Start of RECORD EXTRACTS

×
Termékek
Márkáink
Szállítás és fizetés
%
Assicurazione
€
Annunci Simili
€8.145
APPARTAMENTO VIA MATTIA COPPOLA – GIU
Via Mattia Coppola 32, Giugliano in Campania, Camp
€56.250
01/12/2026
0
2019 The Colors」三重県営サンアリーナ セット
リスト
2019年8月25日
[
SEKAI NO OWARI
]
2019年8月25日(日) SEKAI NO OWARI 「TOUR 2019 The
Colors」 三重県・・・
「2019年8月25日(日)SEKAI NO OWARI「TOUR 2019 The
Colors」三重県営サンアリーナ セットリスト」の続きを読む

End of RECORD EXTRACTS
Start of RECORD EXTRACTS

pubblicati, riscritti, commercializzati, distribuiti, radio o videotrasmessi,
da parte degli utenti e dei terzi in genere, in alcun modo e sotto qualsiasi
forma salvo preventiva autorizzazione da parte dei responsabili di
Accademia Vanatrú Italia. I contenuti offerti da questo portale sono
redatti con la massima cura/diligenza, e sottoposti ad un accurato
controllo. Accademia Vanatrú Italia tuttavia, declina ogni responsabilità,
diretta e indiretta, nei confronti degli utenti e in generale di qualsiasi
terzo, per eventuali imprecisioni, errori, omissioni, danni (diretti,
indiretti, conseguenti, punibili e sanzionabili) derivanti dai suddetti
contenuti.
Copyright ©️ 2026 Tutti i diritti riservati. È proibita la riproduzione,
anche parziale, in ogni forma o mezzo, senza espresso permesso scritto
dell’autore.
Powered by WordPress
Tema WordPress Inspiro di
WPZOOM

End of RECORD EXTRACTS

> **REQUIREMENT**
Give back, exactly as written, the stretch from the line with "Colors」 三重県・・・" through the line with "Colors」三重県営サンアリーナ セットリスト」の続きを読む", and no other lines from the records above.

> **RESPONSE TO THIS TASK**
Colors」 三重県・・・
「2019年8月25日(日)SEKAI NO OWARI「TOUR 2019 The
Colors」三重県営サンアリーナ セットリスト」の続きを読む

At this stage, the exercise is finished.